CEEF also recognizes Tracey Runeare, principal of Harbor High School, who created flexible support for special education students and staff to explore climate resilience by working with State Park Rangers on a series of collaborations, and in the process, facilitating inclusive and justice-oriented learning environments. Lastly, we would like to give special recognition to Janine Jacinto for going above and beyond, engaging her students in the City of Lodi’s watershed education programs since 2003, and exemplifying environmental benefit.
Congratulations to the educators and administrators who have gone the extra mile to develop their students’ understanding of climate change and empower them to think critically about the socio-political issues related to climate justice.
Rob Wade, Plumas County Office of Education
CEEF awarded Rob Wade, Science and Outdoor Education Coordinator for the Plumas County Office of Education, the Excellence in Environmental Education Award on June 22 in Rancho Cordova. The award was presented during the State Science Communities of Practice meeting. Rob oversees three EE programs for the Plumas USD and works with many community partners to support these programs, including the Feather River Land Trust, the Plumas Corporation, and the US Forest Service. Each year, Rob coordinates professional learning for all of the teachers in Plumas County and provides school and field site support for teachers as they take their students outdoors. He has developed a unique approach to EE that he calls “Outdoor Core”, using the local environment as a context for implementing the Common Core and Next Generation Science Standards. Rob has also developed the 6th Grade Watershed “Plumas to the Pacific” Program, where every 6th grader in the district takes a 5-day field trip from the headwaters to the Feather River, tracing it through the Delta and out through the Golden Gate.
Creating bridges between EE and the K-12 classrooms on a daily basis can be a challenge. Rob is a master at using EE pedagogy strategies to make learning engaging and relevant. He has the full support of administrators and community members and has helped an entire generation of students develop their “mountain kid” identity as stewards of the headwaters of the Feather River.
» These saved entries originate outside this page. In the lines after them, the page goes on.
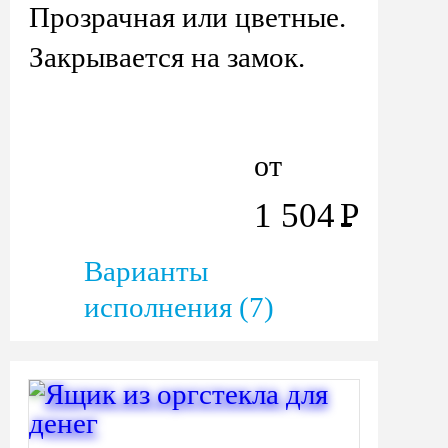
Прозрачная или цветные.
Закрывается на замок.
от
1 504
Р
Варианты
исполнения (7)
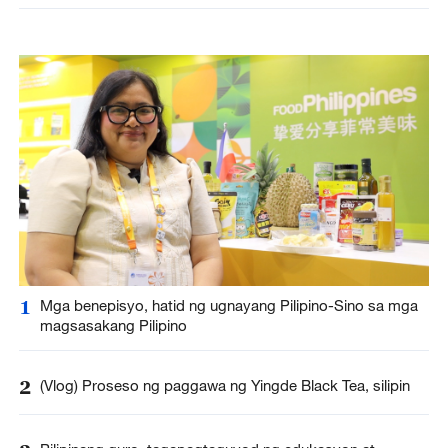
1
Mga benepisyo, hatid ng ugnayang Pilipino-Sino sa mga
magsasakang Pilipino
2
(Vlog) Proseso ng paggawa ng Yingde Black Tea, silipin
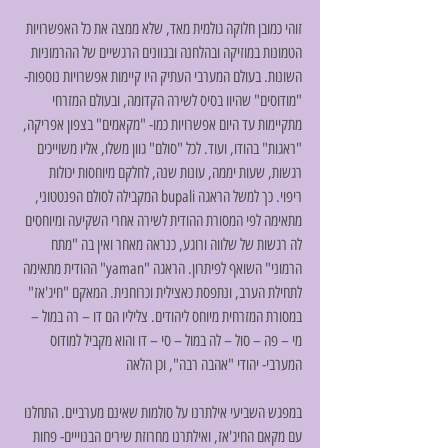
זוהי כמובן חלוקה גולמית מאד, שלא ממצה את כל האפשרויות 
הטמונות במוזיקה ובהלחנה ובגוונים הרגשיים של ההרמוניות 
השונות. בעולם המערבי העתיק היו קיימות אפשרויות נוספות- 
"מודוסים" שהיוו בסיס לשירה הקדומה, ובעולם המזרחי 
מתקיימות עד היום אפשרויות כמו- "מקאמים" בצפון אפריקה, 
"ראגות" בהודו, ועוד. לכל "סולם" גוון משלו, אליו משוייכים 
רגשות, שעות יממה, עונות שנה, לחלקם מיוחסות יכולות 
ריפוי. כך למשל הראגה bupali המקבילה לסולם הפנטטוני, 
מתאימה לפי המסורת ההודית לשירה אחרי השקיעה ומיוחסים 
לה רגשות של שלווה ורוגע, כנראה מאחר ואין בה "מתח 
הרמוני" השואף לפיתרון. הראגה "yaman" ההודית מתאימה 
לתחילת הערב, ונתפסת כאצילית וכרוחנית. המאקם "חיג'אז" 
במסורת המזרחית מיוחס ליהודים. צליליו הם דו – רה במול – 
מי – פה – סול – לה במול – סי – דו והוא מקביל למודוס 
המערבי- יהודי "אהבה רבה", וכן הלאה
במפגש השביעי אילתרנו על סולמות שאינם מערביים. התחלנו 
עם מקאם החיג'אז, ואילתרנו מחרוזת שירים הבנוייים- פחות 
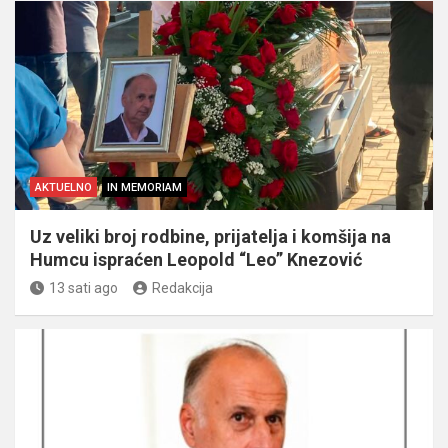
AKTUELNO
IN MEMORIAM
Uz veliki broj rodbine, prijatelja i komšija na
Humcu ispraćen Leopold “Leo” Knezović
13 sati ago
Redakcija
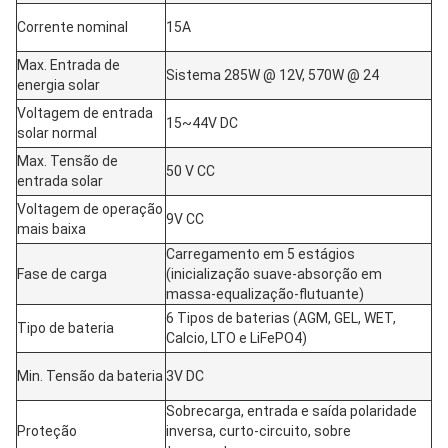
Corrente nominal
15A
Max. Entrada de
Sistema 285W @ 12V, 570W @ 24
energia solar
Voltagem de entrada
15~44V DC
solar normal
Max. Tensão de
50 V CC
entrada solar
Voltagem de operação
9V CC
mais baixa
Carregamento em 5 estágios
Fase de carga
(inicialização suave-absorção em
massa-equalização-flutuante)
6 Tipos de baterias (AGM, GEL, WET,
Tipo de bateria
Calcio, LTO e LiFePO4)
Min. Tensão da bateria
3V DC
Sobrecarga, entrada e saída polaridade
Proteção
inversa, curto-circuito, sobre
Rob says “I am in fact proud of what two decades of constant effort and a held vision have led to. Proud of every student loving where they live and caring for their Feather River homeland. Proud of all of the teachers who slowly but surely have come to use our outdoor locale to teach. Proud of the private and public community partners who have chosen to support this place-based ambition. This is a long journey and we are all on it. I am proud that what we have created can last like the land itself, in perpetuity.”